NANJING - On his first visit to China, local swimmer Darren Chua did not know what to expect.
But the 14-year-old, who admits he hates studying history, certainly did not expect the trip would give him a new-found appreciation for the subject in this ancient city, once China's capital for six dynasties.
He was in Nanjing on a five-day trip sponsored by Youth Olympic Games (YOG) official time-keeper Omega to watch the multi-sport event, through a partnership between the watchmaker and The Straits Times.
Naming the Xiaoling Mausoleum - which dates back to the Ming dynasty - as among the most memorable sights he had seen since arriving last Thursday, the Anglo-Chinese School (Independent) student said: "I learnt about it in school but never understood it.

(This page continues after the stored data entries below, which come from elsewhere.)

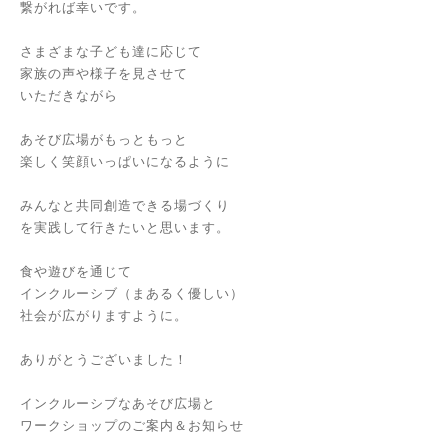
繋がれば幸いです。
さまざまな子ども達に応じて
家族の声や様子を見させて
いただきながら
あそび広場がもっともっと
楽しく笑顔いっぱいになるように
みんなと共同創造できる場づくり
を実践して行きたいと思います。
食や遊びを通じて
インクルーシブ（まあるく優しい）
社会が広がりますように。
ありがとうございました！
インクルーシブなあそび広場と
ワークショップのご案内＆お知らせ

It's actually quite interesting."
Darren, who was accompanied by his father Harry, also got a front-row seat at the opening ceremony on Saturday before watching artistic gymnastics, fencing and beach volleyball.
But, as a swimmer who holds national Under-14 records for the 200m freestyle and 200m individual medley, his pick of the trip - unsurprisingly - was being able to watch some swimming semi-finals and finals at the Olympic Sports Centre.
He was able to catch Swimfast Aquatic Club team-mate Samantha Yeo in action in the women's 50m breaststroke semi-finals.
He also watched Vietnam's Nguyen Thi Anh Vien swim to gold in the women's 200m individual medley, beating established swimmers from nations like the United States to the title.
"I've seen her swim many times in regional competitions, and I didn't expect her to win, but she really went out very fast," he said.
The experience has given him fresh impetus to continue training hard in the hope of competing at the next YOG in Buenos Aires in 2018.